The rest of the townsfolk watched the arrivals’ every move as they sought shelter in the winding streets. Those that could strike deals with families or inns to harbor them were likely to survive. This must have been an especially long voyage, Jemmi thought, or else star travel must be harder than anyone remembered. These arrivals all looked sunken-cheeked and worn down as if drained, or haunted by something they could not name.
One last traveler stepped through into Sarasvati, alone. He was the oddest thing Jemmi had ever s
een. He was tall and slightly stooped and unnaturally pale—both his skin and his sparse hair were the same shade of thin gruel—and although at a distance Jemmi assumed he was very old, as he approached Jemmi realized she could not guess his age at all. His only luggage was a canister that hung from his shoulder on a strap. He walked unarmed along the barrier and Jemmi was certain he would be snatched up, yet no one in the throng made a move towards him or particularly noted his presence. He took his time, scanning the faces and garments as if looking for something. He stopped in front of Jemmi and her boy, and smiled. His teeth were the same color as his skin, and were all broad and very large in his gums.
“You’ll do,” he told the boy. “Shouldn’t we be getting home now?”
Wordlessly, the boy nodded and released Jemmi’s hand. He slipped under the barrier and joined the traveler, and led him down the quay into town.
Jemmi, stunned with amazement and impotent wrath, stood there slackjawed until long after they left her sight.

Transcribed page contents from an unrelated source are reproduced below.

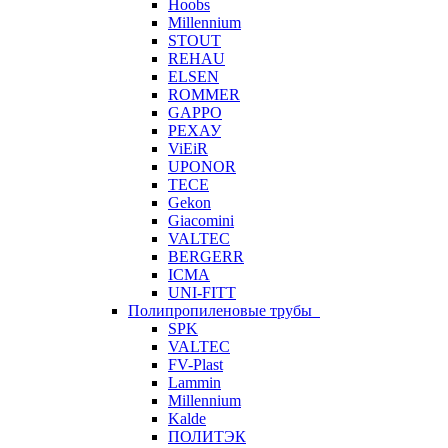
Hoobs
Millennium
STOUT
REHAU
ELSEN
ROMMER
GAPPO
РЕХАУ
ViEiR
UPONOR
TECE
Gekon
Giacomini
VALTEC
BERGERR
ICMA
UNI-FITT
Полипропиленовые трубы
SPK
VALTEC
FV-Plast
Lammin
Millennium
Kalde
ПОЛИТЭК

With the excitement over, the crowd melted away, and Jemmi saw no chances to get close to anyone else. She spent the rest of the day sidestepping traffic and looking into windows, and she was able to grab a bit more to eat in the same manner she had acquired breakfast. After dusk one or two men on the darkened streets spoke to her, but they didn’t look useful and she didn’t like what their voices implied, so after that she took to helping people ignore her. That meant she couldn’t get indoors to sleep, but luckily Sara was still too distracted with her beau to make a proper rain. Jemmi spent the night curled at the foot of a weather-beaten neighborhood shrine at the end of a narrow alley. It was certainly not what she had hoped for when she had decided to make the journey to town, but it was not too different from what she had left behind. Amongst the incense ash and candle-stubs and tentacled figurines, some housewife had left a rag doll dressed in a new set of toddler’s clothes, a supplication to Sara for an easy birth and a healthy baby. The offering of a portion of a family meal that sat alongside it had barely gone cold, but some things were sacred, and Jemmi was not tempted to take it.